(I went down, down, down, in a burning ring of fire…)
Dante Alighieri’s Divine Comedy is a fourteenth-Century poem that details the journey of one man, the pilgrim Dante, who has ‘wandered off from the straight path’, presumably that leading through life to God in Heaven, and his subsequent journey of redemption through the nine circles of Hell, the seven terraces of Mount Purgatory, and finally into Heaven. The work is divided into three sections: Inferno (Hell), Purgatorio (Purgatory) and Paradiso (Heaven); I’ve only read the first, and these next posts will focus on that work.
One of the most striking themes to emerge from The Inferno is the difference between the indecisiveness of the pilgrim Dante, who represents all men, and the harshness of God, and the fact that punishment is dealt out in Hell based on God’s personal whim, as opposed to the set of doctrines invented by man to rationalise and control belief in God.
The weakness of man’s rationalisation of religion is clear in the numerous religious leaders who are punished in Hell: Pope Anastasius, head of the Church from 496 to 498, is punished in the sixth circle of Hell with the heretics; the fact that he was condemned for allowing the heretic Photinus to take communion reinforces the idea that it is human interpretations of religion, either the papacy or the process of communion, that are flawed.
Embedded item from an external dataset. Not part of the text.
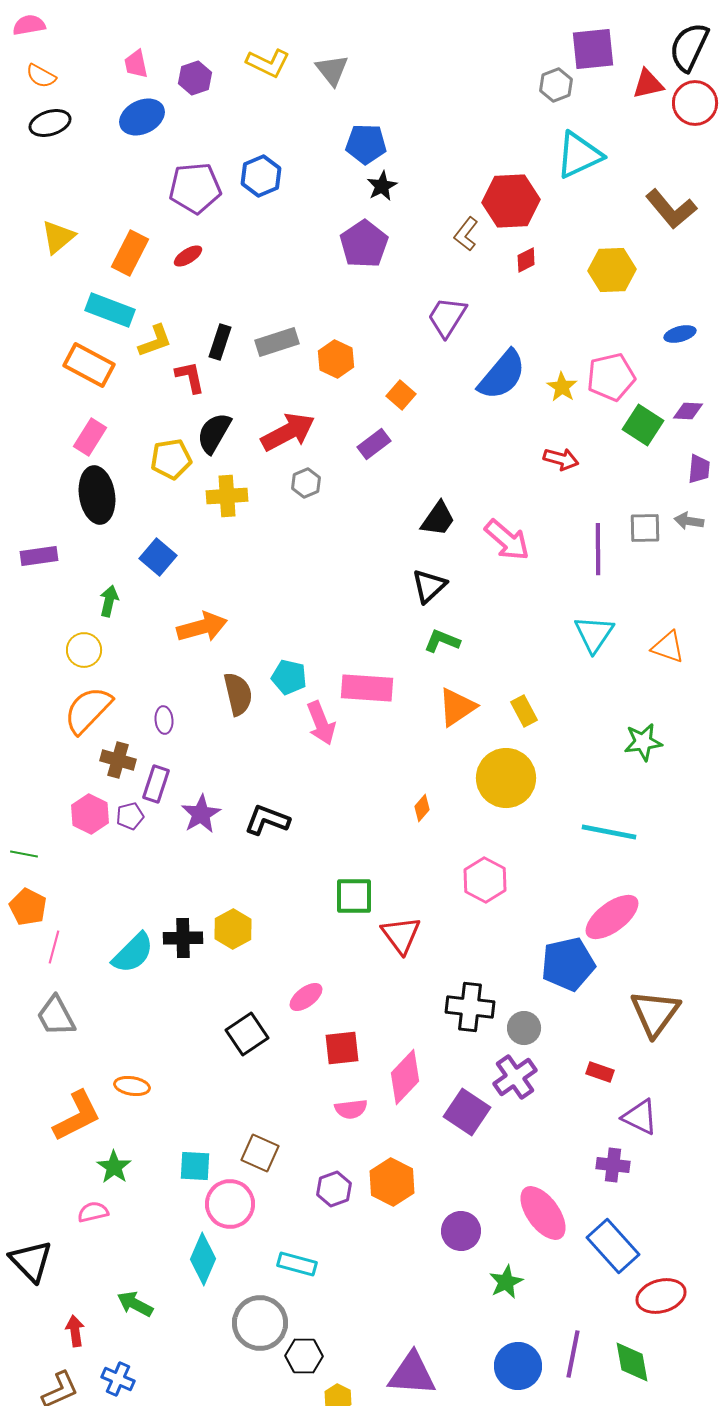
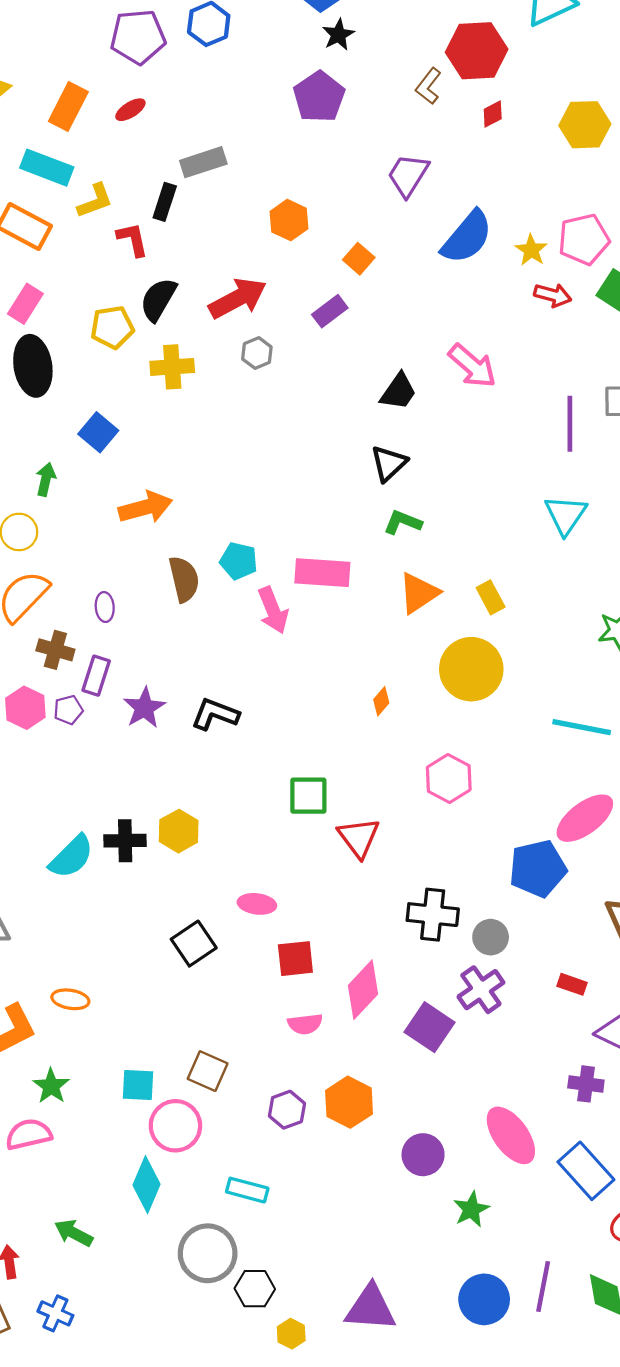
gray rectangle: (277, 342) -> (203, 162), moved
red arrow: (561, 459) -> (553, 295), moved
pink arrow: (507, 540) -> (472, 366), moved
pink ellipse: (306, 997) -> (257, 904), turned 44
pink semicircle: (93, 1212) -> (29, 1134), size x1.4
Throughout the work, the Pilgrim is guided by the poet Virgil, who is representative of reason. Virgil’s choice of words in explaining Anastasuis’ fate is interesting, as ‘Photinus lured [him] away form the straight path’; Virgil does not blame the Pope for his actions, but blames the corruptive influence of one outside of the Church. Here, reason tried to defend the human construct of the infallibility of the Pope, even though he is, literally, burning in Hell’s ‘flaming city’ of Dis.
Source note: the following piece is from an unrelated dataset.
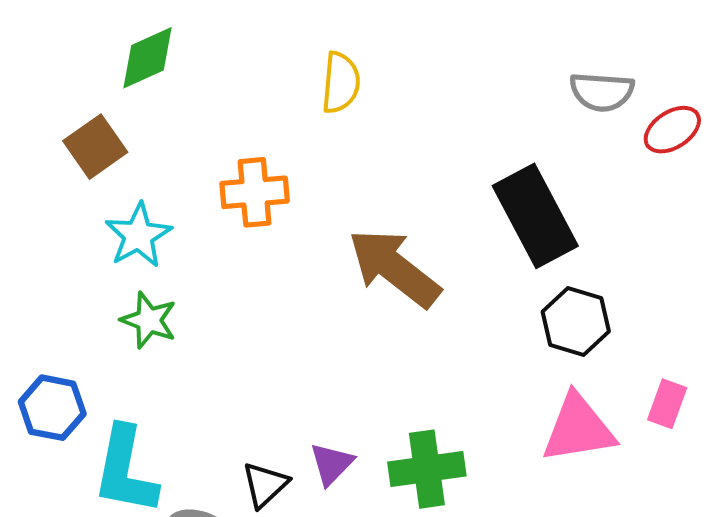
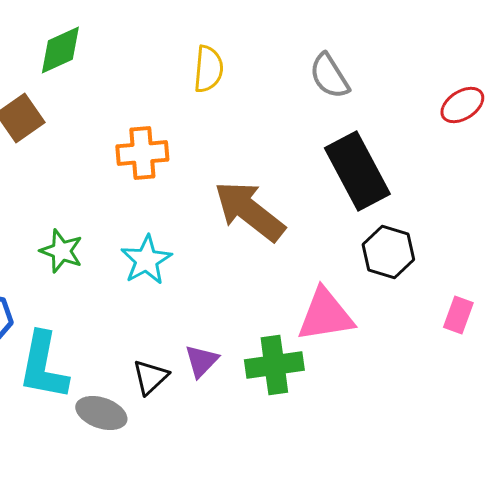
gray semicircle: (602, 92) -> (329, 76), moved, turned 54
cyan star: (138, 235) -> (146, 260), moved
pink triangle: (578, 429) -> (325, 315), moved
The objective reasoning of man is further undermined in the selection of historic figures who populate the first circle of Hell, Limbo, where those who have ‘not sinned’, but ‘did not know Baptism’ exist; the violent lives of military leaders Caesar and Saladin kinda fly in the fact of the Sixth Commandment: ‘Thou shalt not kill’.
However, religious texts make reference to the idea of ‘lawful killing’, that justified in warfare, for instance; the inflexibility of the Commandments in making this generalised statement suggests that true power of judgement and religious control is derived from another power: God himself.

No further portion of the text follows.